* WORK INSTRUCTIONS *
Write each entry out once more, please, precisely as shown.

* DATA FOR ANALYSIS *
-- Opening Marker --
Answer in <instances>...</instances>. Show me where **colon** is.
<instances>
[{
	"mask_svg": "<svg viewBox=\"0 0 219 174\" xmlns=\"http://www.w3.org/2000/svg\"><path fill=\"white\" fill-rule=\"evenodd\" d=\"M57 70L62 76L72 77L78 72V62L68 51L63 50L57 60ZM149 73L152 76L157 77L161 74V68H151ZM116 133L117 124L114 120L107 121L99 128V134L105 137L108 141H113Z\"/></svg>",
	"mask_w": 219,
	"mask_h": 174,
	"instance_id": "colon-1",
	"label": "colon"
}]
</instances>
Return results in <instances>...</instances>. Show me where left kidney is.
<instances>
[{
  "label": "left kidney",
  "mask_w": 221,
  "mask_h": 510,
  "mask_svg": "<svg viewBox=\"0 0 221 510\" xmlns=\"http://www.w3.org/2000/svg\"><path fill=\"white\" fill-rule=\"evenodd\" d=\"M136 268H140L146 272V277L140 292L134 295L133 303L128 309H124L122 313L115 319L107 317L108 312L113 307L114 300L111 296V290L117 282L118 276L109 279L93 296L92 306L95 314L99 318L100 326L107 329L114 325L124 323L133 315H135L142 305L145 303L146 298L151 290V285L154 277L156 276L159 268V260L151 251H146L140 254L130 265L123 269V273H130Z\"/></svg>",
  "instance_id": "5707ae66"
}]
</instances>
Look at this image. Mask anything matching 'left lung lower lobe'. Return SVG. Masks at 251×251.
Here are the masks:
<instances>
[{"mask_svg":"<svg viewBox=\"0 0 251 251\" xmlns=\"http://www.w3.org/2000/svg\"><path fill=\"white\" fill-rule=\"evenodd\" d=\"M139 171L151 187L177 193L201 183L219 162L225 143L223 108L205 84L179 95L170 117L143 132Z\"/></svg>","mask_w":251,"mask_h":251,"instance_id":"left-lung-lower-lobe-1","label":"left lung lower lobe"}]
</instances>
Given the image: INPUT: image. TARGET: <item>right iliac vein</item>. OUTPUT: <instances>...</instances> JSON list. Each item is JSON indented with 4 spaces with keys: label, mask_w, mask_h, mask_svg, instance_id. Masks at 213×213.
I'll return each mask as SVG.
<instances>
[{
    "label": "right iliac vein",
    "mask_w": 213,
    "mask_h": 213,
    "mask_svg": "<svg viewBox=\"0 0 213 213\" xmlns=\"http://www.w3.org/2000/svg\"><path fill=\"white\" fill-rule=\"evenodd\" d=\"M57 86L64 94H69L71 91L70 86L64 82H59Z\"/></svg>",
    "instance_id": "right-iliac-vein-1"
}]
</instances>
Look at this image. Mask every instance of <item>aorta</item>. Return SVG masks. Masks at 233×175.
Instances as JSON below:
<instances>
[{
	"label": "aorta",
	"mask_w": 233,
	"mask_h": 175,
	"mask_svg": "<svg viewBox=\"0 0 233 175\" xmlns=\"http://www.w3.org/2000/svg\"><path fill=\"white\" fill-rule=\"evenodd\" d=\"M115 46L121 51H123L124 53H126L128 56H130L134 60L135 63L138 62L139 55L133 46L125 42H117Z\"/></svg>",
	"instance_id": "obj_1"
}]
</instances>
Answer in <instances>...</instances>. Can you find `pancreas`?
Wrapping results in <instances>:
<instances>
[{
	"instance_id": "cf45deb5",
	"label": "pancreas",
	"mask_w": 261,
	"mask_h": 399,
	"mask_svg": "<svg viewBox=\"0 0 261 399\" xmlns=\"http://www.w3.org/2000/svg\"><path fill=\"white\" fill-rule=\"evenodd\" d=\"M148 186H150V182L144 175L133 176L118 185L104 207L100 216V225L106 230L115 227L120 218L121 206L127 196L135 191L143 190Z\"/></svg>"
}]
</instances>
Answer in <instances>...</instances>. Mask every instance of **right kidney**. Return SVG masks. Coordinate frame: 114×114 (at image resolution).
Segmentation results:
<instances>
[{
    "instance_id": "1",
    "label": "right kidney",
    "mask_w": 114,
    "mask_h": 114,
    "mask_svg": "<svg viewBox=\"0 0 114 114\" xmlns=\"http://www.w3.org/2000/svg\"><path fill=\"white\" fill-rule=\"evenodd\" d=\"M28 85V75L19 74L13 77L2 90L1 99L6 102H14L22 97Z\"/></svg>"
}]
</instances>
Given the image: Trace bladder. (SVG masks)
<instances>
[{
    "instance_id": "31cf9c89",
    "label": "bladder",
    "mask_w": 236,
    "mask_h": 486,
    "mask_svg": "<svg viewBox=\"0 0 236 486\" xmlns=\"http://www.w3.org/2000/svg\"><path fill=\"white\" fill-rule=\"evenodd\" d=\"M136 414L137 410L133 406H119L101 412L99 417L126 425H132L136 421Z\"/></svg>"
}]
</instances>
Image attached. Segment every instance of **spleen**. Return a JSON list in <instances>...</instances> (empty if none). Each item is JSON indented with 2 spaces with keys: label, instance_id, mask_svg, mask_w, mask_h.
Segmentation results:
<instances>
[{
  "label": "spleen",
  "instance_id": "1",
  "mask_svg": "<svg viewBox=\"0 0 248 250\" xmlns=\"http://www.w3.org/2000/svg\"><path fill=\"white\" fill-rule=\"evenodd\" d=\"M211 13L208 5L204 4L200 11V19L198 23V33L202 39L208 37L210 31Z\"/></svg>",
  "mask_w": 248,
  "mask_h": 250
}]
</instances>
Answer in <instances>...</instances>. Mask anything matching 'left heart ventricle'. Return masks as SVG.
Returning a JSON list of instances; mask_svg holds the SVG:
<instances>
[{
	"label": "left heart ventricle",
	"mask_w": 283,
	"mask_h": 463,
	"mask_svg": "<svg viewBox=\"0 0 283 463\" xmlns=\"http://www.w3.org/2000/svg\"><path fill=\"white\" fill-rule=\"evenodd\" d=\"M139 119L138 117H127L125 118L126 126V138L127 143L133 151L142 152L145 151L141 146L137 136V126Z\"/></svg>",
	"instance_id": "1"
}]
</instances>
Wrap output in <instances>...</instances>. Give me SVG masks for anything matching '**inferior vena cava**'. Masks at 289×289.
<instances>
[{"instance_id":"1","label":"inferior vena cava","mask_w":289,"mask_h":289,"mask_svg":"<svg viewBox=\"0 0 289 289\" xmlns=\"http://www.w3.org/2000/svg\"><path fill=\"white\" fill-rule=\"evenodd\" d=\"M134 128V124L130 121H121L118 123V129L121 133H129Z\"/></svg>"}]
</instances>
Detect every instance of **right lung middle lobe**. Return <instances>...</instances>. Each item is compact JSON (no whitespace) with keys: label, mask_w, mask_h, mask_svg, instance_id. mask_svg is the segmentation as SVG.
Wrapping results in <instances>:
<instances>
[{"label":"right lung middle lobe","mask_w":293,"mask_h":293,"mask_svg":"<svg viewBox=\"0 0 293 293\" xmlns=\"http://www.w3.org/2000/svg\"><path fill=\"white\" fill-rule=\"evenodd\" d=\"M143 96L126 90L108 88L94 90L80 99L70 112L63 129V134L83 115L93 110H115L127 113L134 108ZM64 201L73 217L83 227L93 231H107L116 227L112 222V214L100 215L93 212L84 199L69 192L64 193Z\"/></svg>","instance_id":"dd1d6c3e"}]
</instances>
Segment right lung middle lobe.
-- Closing Marker --
* FINAL ANSWER *
Answer in <instances>...</instances>. Show me where **colon** is.
<instances>
[{
	"mask_svg": "<svg viewBox=\"0 0 219 174\" xmlns=\"http://www.w3.org/2000/svg\"><path fill=\"white\" fill-rule=\"evenodd\" d=\"M57 70L62 76L72 77L78 72V62L68 51L63 50L57 60ZM149 73L152 76L157 77L161 74V68H151ZM116 133L117 124L114 120L107 121L99 128V134L105 137L108 141H113Z\"/></svg>",
	"mask_w": 219,
	"mask_h": 174,
	"instance_id": "colon-1",
	"label": "colon"
}]
</instances>
Return results in <instances>...</instances>. Show me where left kidney is.
<instances>
[{
  "label": "left kidney",
  "mask_w": 221,
  "mask_h": 510,
  "mask_svg": "<svg viewBox=\"0 0 221 510\" xmlns=\"http://www.w3.org/2000/svg\"><path fill=\"white\" fill-rule=\"evenodd\" d=\"M136 268H140L146 272V277L140 292L134 295L133 303L128 309H124L122 313L115 319L107 317L108 312L113 307L114 300L111 296V290L117 282L118 276L109 279L93 296L92 306L95 314L99 318L100 326L107 329L114 325L124 323L133 315H135L142 305L145 303L146 298L151 290V285L154 277L156 276L159 268V260L151 251H146L140 254L130 265L123 269V273H130Z\"/></svg>",
  "instance_id": "5707ae66"
}]
</instances>
Look at this image. Mask anything matching 'left lung lower lobe'. Return SVG. Masks at 251×251.
Here are the masks:
<instances>
[{"mask_svg":"<svg viewBox=\"0 0 251 251\" xmlns=\"http://www.w3.org/2000/svg\"><path fill=\"white\" fill-rule=\"evenodd\" d=\"M139 171L151 187L177 193L201 183L219 162L225 143L223 108L205 84L179 95L170 117L143 132Z\"/></svg>","mask_w":251,"mask_h":251,"instance_id":"left-lung-lower-lobe-1","label":"left lung lower lobe"}]
</instances>
Given the image: INPUT: image. TARGET: <item>right iliac vein</item>. OUTPUT: <instances>...</instances> JSON list. Each item is JSON indented with 4 spaces with keys: label, mask_w, mask_h, mask_svg, instance_id. Masks at 213×213.
I'll return each mask as SVG.
<instances>
[{
    "label": "right iliac vein",
    "mask_w": 213,
    "mask_h": 213,
    "mask_svg": "<svg viewBox=\"0 0 213 213\" xmlns=\"http://www.w3.org/2000/svg\"><path fill=\"white\" fill-rule=\"evenodd\" d=\"M57 86L64 94H69L71 91L70 86L64 82H59Z\"/></svg>",
    "instance_id": "right-iliac-vein-1"
}]
</instances>
Look at this image. Mask every instance of <item>aorta</item>. Return SVG masks. Masks at 233×175.
Instances as JSON below:
<instances>
[{
	"label": "aorta",
	"mask_w": 233,
	"mask_h": 175,
	"mask_svg": "<svg viewBox=\"0 0 233 175\" xmlns=\"http://www.w3.org/2000/svg\"><path fill=\"white\" fill-rule=\"evenodd\" d=\"M115 46L121 51H123L124 53H126L128 56H130L134 60L135 63L138 62L139 55L133 46L125 42H117Z\"/></svg>",
	"instance_id": "obj_1"
}]
</instances>
Answer in <instances>...</instances>. Can you find `pancreas`?
Wrapping results in <instances>:
<instances>
[{
	"instance_id": "cf45deb5",
	"label": "pancreas",
	"mask_w": 261,
	"mask_h": 399,
	"mask_svg": "<svg viewBox=\"0 0 261 399\" xmlns=\"http://www.w3.org/2000/svg\"><path fill=\"white\" fill-rule=\"evenodd\" d=\"M148 186H150V182L144 175L133 176L118 185L104 207L100 216V225L106 230L115 227L120 218L121 206L127 196L135 191L143 190Z\"/></svg>"
}]
</instances>
Answer in <instances>...</instances>. Mask every instance of **right kidney**. Return SVG masks. Coordinate frame: 114×114 (at image resolution).
Segmentation results:
<instances>
[{
    "instance_id": "1",
    "label": "right kidney",
    "mask_w": 114,
    "mask_h": 114,
    "mask_svg": "<svg viewBox=\"0 0 114 114\" xmlns=\"http://www.w3.org/2000/svg\"><path fill=\"white\" fill-rule=\"evenodd\" d=\"M28 85V75L19 74L13 77L2 90L1 99L6 102H14L22 97Z\"/></svg>"
}]
</instances>
Given the image: Trace bladder. (SVG masks)
<instances>
[{
    "instance_id": "31cf9c89",
    "label": "bladder",
    "mask_w": 236,
    "mask_h": 486,
    "mask_svg": "<svg viewBox=\"0 0 236 486\" xmlns=\"http://www.w3.org/2000/svg\"><path fill=\"white\" fill-rule=\"evenodd\" d=\"M136 414L137 410L133 406H119L101 412L99 417L126 425H132L136 421Z\"/></svg>"
}]
</instances>
Image attached. Segment every instance of **spleen**. Return a JSON list in <instances>...</instances> (empty if none). Each item is JSON indented with 2 spaces with keys: label, instance_id, mask_svg, mask_w, mask_h.
Segmentation results:
<instances>
[{
  "label": "spleen",
  "instance_id": "1",
  "mask_svg": "<svg viewBox=\"0 0 248 250\" xmlns=\"http://www.w3.org/2000/svg\"><path fill=\"white\" fill-rule=\"evenodd\" d=\"M211 13L208 5L204 4L200 11V19L198 23V33L202 39L208 37L210 31Z\"/></svg>",
  "mask_w": 248,
  "mask_h": 250
}]
</instances>
Answer in <instances>...</instances>. Mask anything matching 'left heart ventricle'. Return masks as SVG.
Returning a JSON list of instances; mask_svg holds the SVG:
<instances>
[{
	"label": "left heart ventricle",
	"mask_w": 283,
	"mask_h": 463,
	"mask_svg": "<svg viewBox=\"0 0 283 463\" xmlns=\"http://www.w3.org/2000/svg\"><path fill=\"white\" fill-rule=\"evenodd\" d=\"M139 119L138 117H127L125 118L126 126V138L127 143L133 151L142 152L145 151L141 146L137 136V126Z\"/></svg>",
	"instance_id": "1"
}]
</instances>
Wrap output in <instances>...</instances>. Give me SVG masks for anything matching '**inferior vena cava**'. Masks at 289×289.
<instances>
[{"instance_id":"1","label":"inferior vena cava","mask_w":289,"mask_h":289,"mask_svg":"<svg viewBox=\"0 0 289 289\" xmlns=\"http://www.w3.org/2000/svg\"><path fill=\"white\" fill-rule=\"evenodd\" d=\"M134 128V124L130 121H121L118 123V129L121 133H129Z\"/></svg>"}]
</instances>
Detect every instance of **right lung middle lobe**. Return <instances>...</instances>. Each item is compact JSON (no whitespace) with keys: label, mask_w, mask_h, mask_svg, instance_id. mask_svg is the segmentation as SVG.
Wrapping results in <instances>:
<instances>
[{"label":"right lung middle lobe","mask_w":293,"mask_h":293,"mask_svg":"<svg viewBox=\"0 0 293 293\" xmlns=\"http://www.w3.org/2000/svg\"><path fill=\"white\" fill-rule=\"evenodd\" d=\"M143 96L126 90L108 88L94 90L80 99L70 112L63 129V134L83 115L93 110H115L127 113L134 108ZM64 201L73 217L83 227L93 231H107L116 227L112 222V214L100 215L93 212L84 199L69 192L64 193Z\"/></svg>","instance_id":"dd1d6c3e"}]
</instances>
Segment right lung middle lobe.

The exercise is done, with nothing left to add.